Secondo la legge, il Primo ministro può dichiarare lo stato d’emergenza solamente in caso la malattia ponga “in grave pericolo” la vita e la sua rapida diffusione possa avere un impatto sull’economia.

Abe incontrerà comunque i suoi esperti prima di procedere con la dichiarazione che, secondo il Primo ministro, potrebbe essere troppo frettolosa considerando l’impatto che avrà sull’economia e sui cittadini. Inoltre, il governo sta lavorando ad un pacchetto di misure da centinaia di miliardi di dollari che verrà svelato in settimana.

Lo stato d’emergenza conferirà ai governatori delle prefetture l’autorità di chiudere le imprese e costringere i cittadini a stare a casa ma non con lo stesso tipo di tipo di poteri visti in altri paesi: nella maggior parte dei casi non ci saranno conseguenze penali per le violazioni e le istituzioni saranno costrette a fare appello al rispetto dei giapponesi nei confronti delle autorità.
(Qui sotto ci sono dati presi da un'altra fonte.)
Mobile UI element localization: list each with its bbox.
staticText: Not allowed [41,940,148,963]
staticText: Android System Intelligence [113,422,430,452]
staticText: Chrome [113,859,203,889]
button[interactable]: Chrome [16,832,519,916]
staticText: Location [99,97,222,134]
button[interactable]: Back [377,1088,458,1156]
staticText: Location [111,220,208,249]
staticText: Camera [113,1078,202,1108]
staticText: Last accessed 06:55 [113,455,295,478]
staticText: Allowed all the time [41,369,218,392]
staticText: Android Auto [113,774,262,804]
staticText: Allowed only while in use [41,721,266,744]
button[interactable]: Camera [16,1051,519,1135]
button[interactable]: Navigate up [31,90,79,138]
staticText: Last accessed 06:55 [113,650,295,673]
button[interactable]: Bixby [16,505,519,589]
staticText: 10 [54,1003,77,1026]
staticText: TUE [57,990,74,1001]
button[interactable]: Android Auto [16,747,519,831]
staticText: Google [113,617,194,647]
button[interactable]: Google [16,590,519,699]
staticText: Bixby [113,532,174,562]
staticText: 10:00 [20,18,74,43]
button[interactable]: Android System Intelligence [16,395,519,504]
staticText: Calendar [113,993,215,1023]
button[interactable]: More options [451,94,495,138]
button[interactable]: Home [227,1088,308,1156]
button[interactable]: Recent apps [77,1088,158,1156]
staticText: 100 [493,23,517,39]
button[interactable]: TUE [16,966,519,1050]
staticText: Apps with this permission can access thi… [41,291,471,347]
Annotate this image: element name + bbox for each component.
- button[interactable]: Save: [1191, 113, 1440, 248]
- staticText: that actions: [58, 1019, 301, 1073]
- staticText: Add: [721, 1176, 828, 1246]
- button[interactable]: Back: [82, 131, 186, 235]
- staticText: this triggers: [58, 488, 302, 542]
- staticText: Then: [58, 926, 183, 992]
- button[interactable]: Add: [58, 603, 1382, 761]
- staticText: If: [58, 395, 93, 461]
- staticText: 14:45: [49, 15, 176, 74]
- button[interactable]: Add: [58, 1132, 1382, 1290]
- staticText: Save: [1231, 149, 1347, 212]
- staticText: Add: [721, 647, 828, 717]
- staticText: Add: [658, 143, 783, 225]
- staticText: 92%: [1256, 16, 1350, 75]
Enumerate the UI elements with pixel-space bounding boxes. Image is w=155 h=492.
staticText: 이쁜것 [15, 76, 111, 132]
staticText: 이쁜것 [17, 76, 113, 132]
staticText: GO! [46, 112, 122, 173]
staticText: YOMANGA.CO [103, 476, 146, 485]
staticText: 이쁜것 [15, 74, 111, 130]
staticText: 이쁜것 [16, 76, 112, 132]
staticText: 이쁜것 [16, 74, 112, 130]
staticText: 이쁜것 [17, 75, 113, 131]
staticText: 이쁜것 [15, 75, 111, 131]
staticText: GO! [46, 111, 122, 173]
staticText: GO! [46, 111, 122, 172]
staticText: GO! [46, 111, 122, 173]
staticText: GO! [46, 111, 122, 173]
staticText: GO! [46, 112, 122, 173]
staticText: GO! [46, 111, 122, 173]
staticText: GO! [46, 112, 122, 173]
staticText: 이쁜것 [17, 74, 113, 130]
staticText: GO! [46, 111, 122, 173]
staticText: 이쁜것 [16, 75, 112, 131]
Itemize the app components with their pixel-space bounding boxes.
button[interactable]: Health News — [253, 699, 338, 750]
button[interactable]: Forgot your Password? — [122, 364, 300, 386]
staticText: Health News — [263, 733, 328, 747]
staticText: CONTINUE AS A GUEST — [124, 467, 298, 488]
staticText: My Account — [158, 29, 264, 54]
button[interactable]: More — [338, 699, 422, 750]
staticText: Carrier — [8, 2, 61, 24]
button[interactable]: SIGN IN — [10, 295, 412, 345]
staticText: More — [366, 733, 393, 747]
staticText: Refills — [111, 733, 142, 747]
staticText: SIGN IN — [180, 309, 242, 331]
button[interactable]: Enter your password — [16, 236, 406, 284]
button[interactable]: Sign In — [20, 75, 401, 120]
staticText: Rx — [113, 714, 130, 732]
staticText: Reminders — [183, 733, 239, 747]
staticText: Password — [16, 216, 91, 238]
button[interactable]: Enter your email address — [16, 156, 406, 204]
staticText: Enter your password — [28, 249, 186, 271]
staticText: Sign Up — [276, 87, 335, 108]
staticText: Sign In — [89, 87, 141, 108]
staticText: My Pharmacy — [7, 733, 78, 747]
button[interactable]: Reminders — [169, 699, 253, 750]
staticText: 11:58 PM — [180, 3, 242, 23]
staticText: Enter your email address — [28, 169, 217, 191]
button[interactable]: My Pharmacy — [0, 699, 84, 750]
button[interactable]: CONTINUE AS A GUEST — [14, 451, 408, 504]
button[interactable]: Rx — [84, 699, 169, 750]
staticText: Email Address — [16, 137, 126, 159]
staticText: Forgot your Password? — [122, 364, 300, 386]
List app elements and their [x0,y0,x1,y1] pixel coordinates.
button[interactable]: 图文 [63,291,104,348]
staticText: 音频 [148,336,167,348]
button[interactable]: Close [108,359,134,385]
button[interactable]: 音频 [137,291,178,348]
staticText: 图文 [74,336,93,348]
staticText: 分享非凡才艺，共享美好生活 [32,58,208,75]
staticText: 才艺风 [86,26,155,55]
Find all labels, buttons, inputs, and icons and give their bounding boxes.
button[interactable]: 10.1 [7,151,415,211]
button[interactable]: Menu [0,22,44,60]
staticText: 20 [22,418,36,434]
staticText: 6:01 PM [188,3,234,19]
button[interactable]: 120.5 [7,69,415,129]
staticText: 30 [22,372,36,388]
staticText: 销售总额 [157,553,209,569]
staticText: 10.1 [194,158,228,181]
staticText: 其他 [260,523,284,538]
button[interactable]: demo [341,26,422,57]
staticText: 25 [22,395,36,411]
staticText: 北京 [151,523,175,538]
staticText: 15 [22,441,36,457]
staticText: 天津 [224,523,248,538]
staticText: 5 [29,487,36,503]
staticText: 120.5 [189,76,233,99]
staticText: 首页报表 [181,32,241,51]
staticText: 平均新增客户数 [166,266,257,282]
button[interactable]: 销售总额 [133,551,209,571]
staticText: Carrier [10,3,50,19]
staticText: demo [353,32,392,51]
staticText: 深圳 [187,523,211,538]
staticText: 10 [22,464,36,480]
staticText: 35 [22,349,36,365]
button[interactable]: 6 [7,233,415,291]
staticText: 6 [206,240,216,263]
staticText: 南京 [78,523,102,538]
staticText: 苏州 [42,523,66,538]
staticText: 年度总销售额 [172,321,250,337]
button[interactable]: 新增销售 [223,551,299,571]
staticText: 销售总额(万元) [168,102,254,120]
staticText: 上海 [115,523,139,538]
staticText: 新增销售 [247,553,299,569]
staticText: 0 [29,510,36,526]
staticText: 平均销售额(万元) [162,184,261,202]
La popolazione è favorevole allo stato d’emergenza. Secondo un sondaggio, l’80% degli intervistati lo ha definito “necessario” e sempre secondo lo stesso sondaggio la popolarità di Abe è scesa di 5.7% lo scorso mese a causa della mancata dichiarazione. Kenji Shibuya, direttore dell’Institute for Public Health al King’s College di Londra, ha spiegato che il governo è in ritardo: “Avrebbero dovuto dichiararlo il 1° aprile”.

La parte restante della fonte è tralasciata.